***** EXERCISE MATERIALS *****

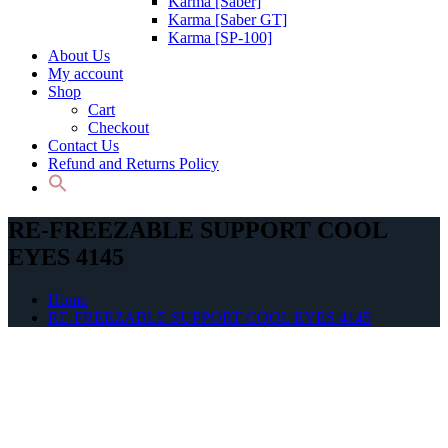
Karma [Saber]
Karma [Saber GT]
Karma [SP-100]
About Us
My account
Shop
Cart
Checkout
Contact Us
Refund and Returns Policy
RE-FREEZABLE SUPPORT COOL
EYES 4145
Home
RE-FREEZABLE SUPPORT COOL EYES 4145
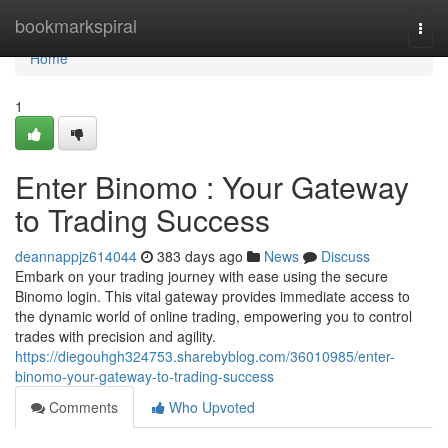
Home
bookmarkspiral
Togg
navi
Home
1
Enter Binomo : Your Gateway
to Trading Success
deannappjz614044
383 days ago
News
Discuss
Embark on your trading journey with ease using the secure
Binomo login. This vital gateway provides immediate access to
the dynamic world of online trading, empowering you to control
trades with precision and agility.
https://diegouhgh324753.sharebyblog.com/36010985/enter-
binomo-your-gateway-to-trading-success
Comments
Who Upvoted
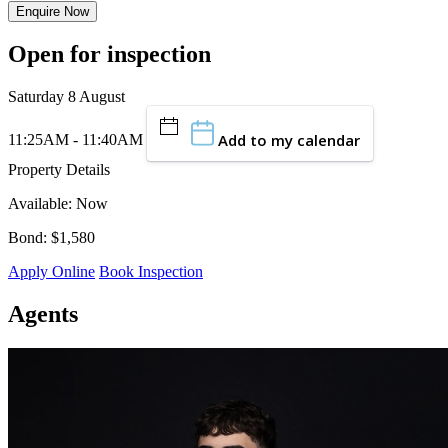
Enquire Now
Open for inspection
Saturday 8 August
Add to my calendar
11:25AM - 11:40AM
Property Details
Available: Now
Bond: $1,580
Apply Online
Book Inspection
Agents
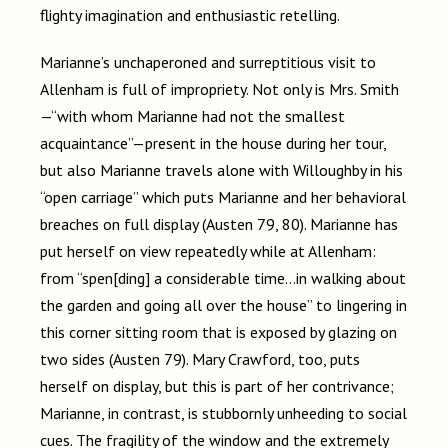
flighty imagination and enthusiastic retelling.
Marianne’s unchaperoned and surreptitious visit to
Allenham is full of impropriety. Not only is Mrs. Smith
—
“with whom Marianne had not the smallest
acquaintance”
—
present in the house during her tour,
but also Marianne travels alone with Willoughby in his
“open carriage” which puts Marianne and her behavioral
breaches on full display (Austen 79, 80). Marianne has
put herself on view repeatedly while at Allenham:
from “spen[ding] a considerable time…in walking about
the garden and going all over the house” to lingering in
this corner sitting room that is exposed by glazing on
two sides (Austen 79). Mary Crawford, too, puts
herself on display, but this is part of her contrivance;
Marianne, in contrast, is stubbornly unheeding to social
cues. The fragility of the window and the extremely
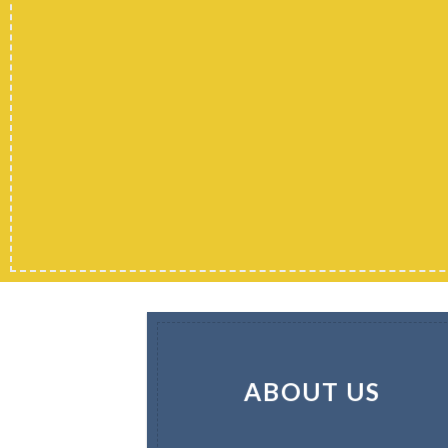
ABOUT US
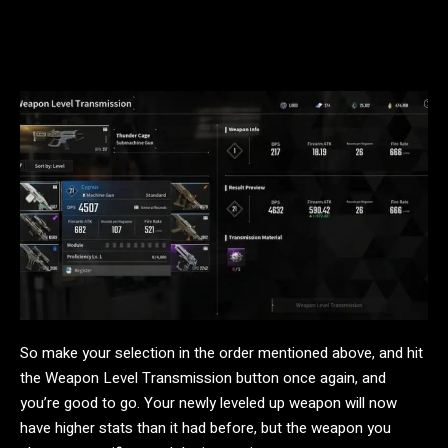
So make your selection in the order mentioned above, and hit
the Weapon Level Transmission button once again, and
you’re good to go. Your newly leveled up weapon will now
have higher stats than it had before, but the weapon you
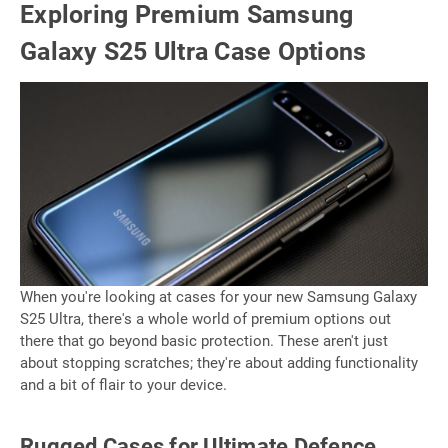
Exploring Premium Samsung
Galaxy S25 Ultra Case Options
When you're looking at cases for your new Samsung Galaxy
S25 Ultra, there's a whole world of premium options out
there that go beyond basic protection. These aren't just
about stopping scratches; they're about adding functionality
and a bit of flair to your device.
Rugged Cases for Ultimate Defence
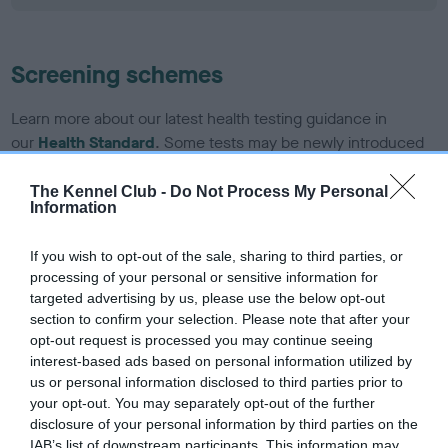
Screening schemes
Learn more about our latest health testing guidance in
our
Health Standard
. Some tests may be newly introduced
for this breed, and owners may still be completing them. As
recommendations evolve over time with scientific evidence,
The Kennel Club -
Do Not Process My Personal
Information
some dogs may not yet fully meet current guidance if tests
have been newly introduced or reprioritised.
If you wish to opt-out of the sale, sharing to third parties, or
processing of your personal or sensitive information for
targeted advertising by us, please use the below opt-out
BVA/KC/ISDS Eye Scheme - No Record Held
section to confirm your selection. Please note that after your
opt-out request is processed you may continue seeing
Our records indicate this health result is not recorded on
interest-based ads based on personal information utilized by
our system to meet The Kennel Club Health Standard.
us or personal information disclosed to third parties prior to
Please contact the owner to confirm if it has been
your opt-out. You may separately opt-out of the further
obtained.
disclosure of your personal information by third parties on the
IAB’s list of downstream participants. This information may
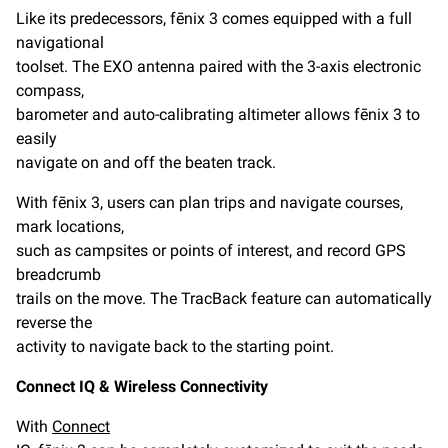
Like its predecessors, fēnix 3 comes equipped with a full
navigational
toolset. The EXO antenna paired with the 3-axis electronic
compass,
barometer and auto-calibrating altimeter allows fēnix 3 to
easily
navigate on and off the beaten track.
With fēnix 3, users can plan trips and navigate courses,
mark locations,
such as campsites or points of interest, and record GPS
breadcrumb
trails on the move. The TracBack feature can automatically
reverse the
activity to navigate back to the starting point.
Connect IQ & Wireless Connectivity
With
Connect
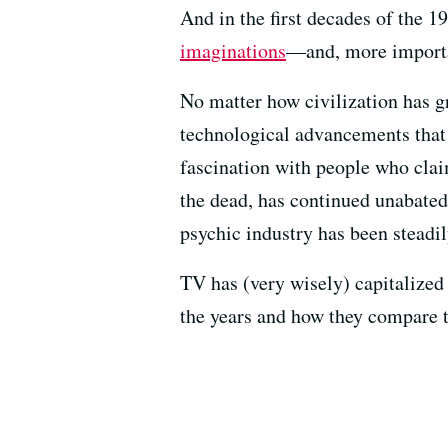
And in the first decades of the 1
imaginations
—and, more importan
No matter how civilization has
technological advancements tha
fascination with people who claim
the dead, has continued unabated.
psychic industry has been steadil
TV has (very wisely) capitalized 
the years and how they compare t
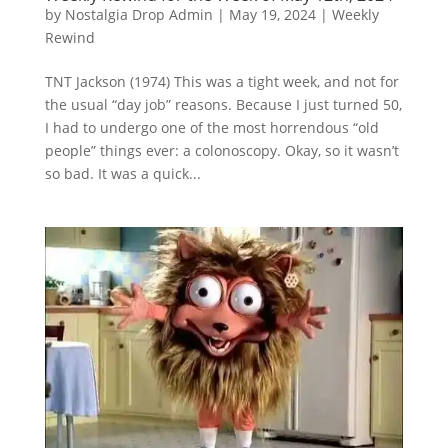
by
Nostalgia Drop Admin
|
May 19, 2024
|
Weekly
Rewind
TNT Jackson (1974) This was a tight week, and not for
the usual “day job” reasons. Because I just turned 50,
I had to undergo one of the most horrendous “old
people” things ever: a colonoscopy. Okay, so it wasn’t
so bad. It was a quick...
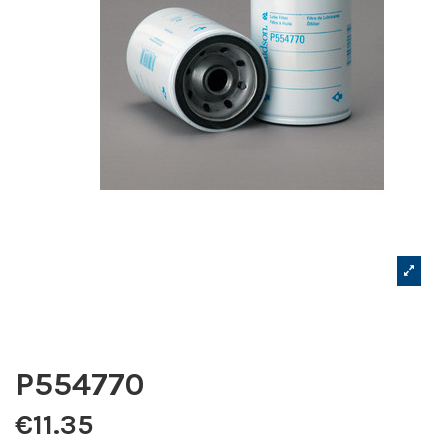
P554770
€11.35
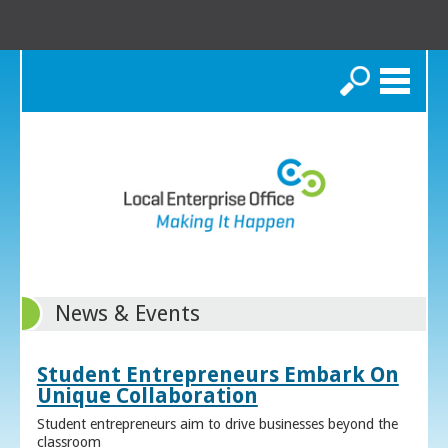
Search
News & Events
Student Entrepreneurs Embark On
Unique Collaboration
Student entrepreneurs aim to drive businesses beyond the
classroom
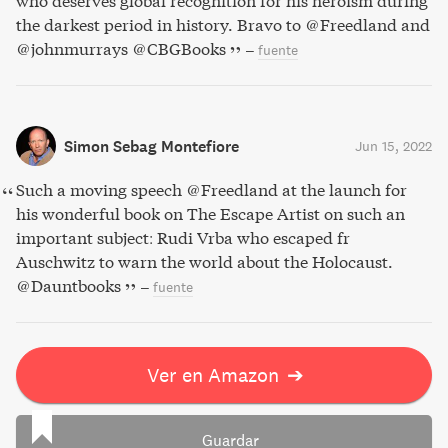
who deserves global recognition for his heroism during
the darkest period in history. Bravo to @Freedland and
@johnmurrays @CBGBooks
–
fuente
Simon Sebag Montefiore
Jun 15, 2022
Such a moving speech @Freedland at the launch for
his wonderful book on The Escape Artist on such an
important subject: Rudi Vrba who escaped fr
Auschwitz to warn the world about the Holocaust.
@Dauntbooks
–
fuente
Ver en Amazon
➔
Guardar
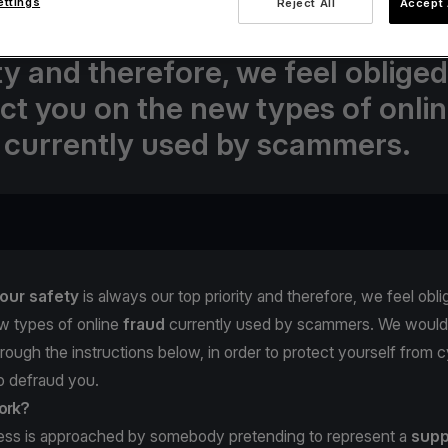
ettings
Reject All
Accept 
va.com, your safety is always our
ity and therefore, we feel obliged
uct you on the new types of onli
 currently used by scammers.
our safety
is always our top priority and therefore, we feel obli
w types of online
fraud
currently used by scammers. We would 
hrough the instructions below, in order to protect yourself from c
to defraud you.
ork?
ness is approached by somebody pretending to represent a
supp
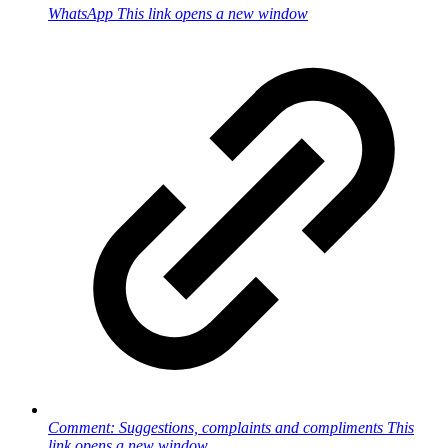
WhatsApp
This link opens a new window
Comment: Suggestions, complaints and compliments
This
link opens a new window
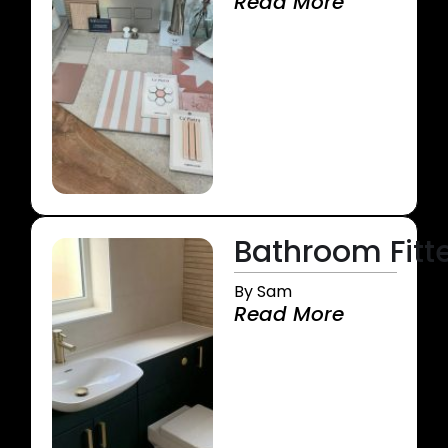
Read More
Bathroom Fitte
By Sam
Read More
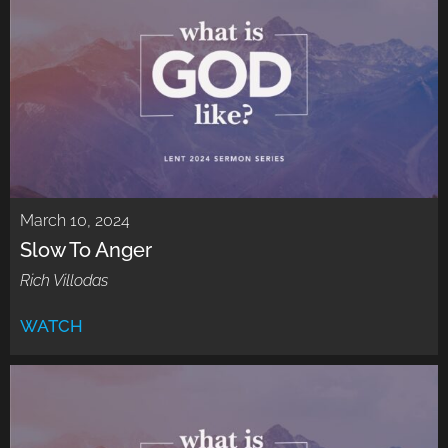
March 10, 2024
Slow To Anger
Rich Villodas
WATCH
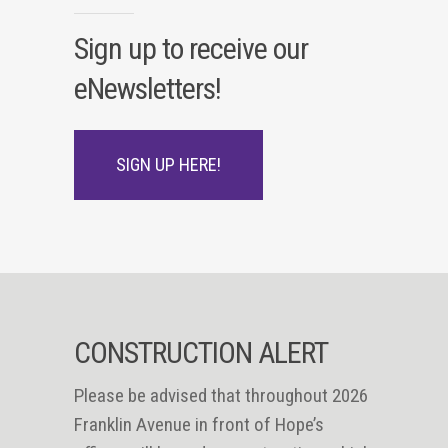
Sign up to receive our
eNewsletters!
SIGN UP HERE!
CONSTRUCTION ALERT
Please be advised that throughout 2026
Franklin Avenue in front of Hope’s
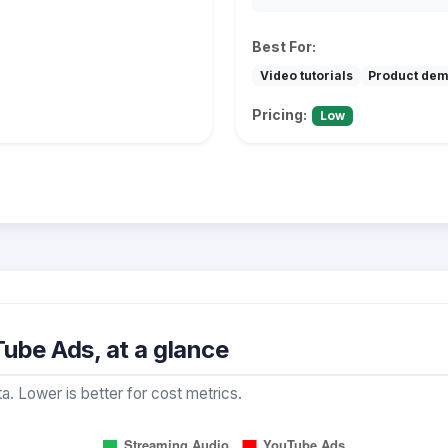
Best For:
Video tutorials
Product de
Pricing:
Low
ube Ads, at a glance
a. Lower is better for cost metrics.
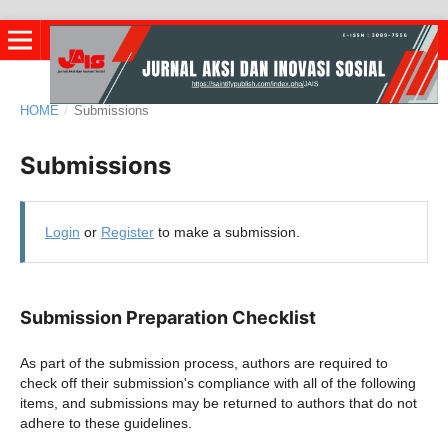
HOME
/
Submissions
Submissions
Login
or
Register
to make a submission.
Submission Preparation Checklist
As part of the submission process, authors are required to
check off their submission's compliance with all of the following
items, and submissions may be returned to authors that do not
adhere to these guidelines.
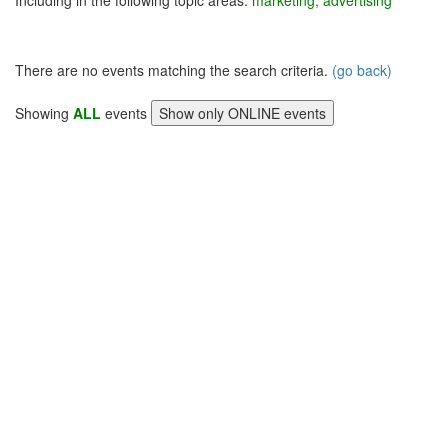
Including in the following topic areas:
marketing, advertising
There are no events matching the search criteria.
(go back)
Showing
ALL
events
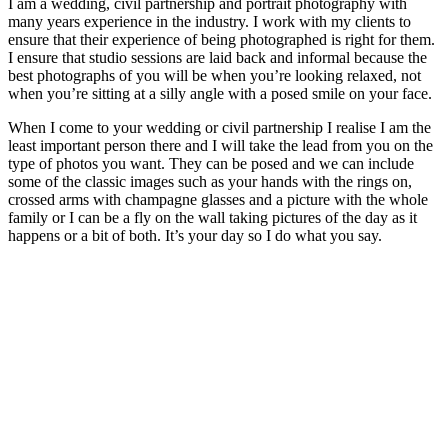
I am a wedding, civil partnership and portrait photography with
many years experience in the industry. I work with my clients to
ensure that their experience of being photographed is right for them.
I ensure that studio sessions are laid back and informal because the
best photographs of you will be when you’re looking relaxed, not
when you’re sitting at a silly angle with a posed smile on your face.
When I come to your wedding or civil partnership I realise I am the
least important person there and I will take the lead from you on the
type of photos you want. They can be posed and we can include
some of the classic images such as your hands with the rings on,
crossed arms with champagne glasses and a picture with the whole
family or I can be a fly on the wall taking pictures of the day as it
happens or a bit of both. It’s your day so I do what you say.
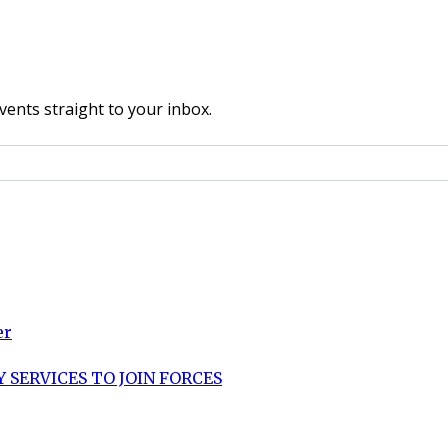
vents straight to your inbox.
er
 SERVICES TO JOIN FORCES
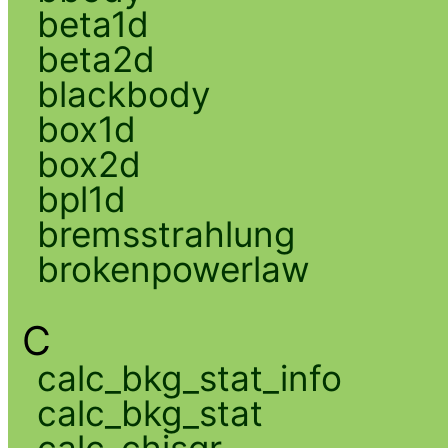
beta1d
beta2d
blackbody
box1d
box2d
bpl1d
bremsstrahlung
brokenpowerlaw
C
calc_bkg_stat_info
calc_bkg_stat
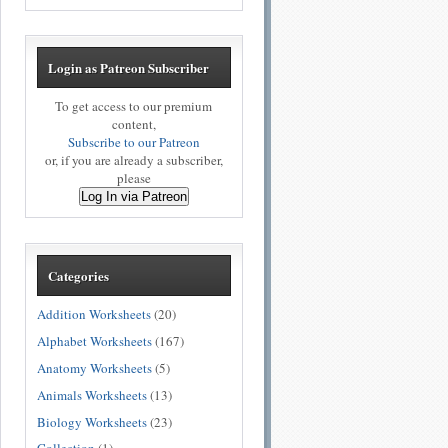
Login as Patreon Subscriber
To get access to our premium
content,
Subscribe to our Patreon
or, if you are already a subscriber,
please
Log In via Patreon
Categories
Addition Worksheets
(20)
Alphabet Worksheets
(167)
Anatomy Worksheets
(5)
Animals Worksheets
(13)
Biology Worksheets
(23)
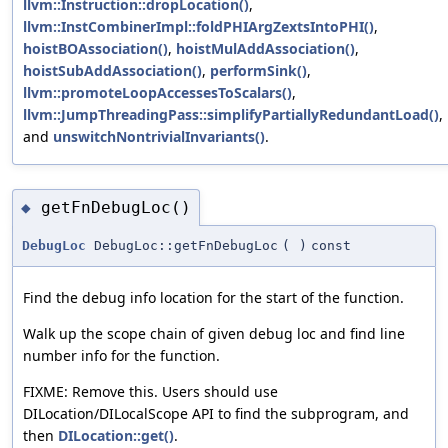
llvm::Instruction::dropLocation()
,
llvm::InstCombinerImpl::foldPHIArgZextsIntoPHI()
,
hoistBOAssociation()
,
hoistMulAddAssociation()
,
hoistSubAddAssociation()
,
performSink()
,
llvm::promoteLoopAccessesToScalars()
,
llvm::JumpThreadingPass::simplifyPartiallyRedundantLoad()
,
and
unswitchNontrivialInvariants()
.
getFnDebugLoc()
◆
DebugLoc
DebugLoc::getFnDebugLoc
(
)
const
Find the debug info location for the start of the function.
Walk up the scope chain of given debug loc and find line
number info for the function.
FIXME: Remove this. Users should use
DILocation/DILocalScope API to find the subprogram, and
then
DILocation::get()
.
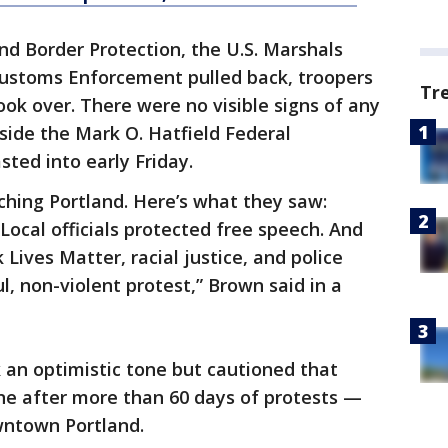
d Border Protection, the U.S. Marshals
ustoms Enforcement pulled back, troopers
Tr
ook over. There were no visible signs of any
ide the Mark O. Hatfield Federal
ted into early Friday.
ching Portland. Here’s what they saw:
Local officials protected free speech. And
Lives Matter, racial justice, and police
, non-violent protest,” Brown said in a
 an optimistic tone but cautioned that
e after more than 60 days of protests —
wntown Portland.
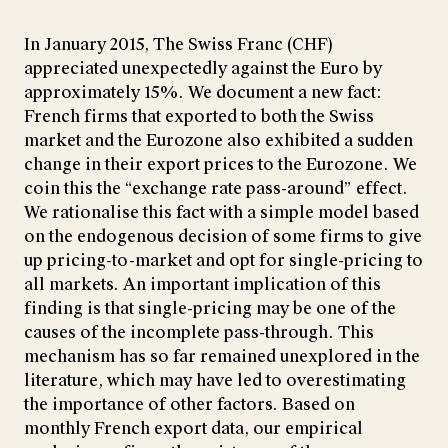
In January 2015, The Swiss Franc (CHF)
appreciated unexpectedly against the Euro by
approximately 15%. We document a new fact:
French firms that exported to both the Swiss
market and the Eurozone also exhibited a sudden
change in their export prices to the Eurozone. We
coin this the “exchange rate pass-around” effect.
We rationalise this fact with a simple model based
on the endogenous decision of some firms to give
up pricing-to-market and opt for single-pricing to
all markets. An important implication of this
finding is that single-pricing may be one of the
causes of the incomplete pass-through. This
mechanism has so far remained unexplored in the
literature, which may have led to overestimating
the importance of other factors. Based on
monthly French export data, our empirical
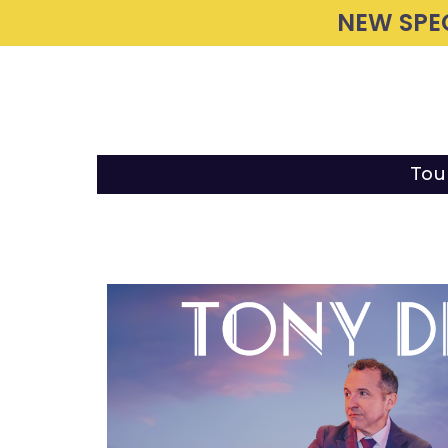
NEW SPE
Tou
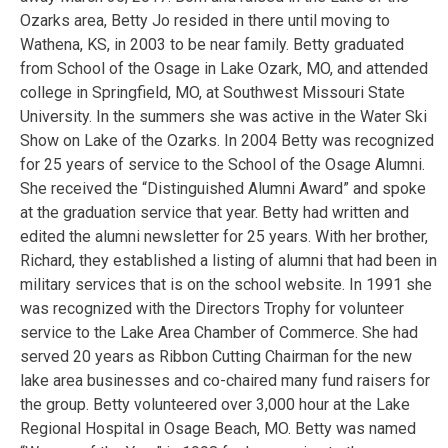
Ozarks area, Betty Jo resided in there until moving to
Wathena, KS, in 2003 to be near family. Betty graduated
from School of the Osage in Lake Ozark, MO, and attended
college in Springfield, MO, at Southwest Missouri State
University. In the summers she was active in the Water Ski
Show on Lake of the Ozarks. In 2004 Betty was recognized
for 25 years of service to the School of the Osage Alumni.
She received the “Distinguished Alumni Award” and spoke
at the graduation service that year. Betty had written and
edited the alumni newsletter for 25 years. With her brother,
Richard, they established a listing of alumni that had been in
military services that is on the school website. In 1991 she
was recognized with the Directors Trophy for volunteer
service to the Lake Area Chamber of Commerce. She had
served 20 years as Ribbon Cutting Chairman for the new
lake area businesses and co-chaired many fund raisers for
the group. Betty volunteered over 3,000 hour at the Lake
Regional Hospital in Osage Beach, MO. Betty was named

*****

**DIRECTIONS FOR THIS TASK:**
Filter the entries above and keep only the lines with the word "parties".

**FINAL ANSWER:**
If you wish to opt-out of the sale, sharing to third parties, or
us or personal information disclosed to third parties prior to
disclosure of your personal information by third parties on the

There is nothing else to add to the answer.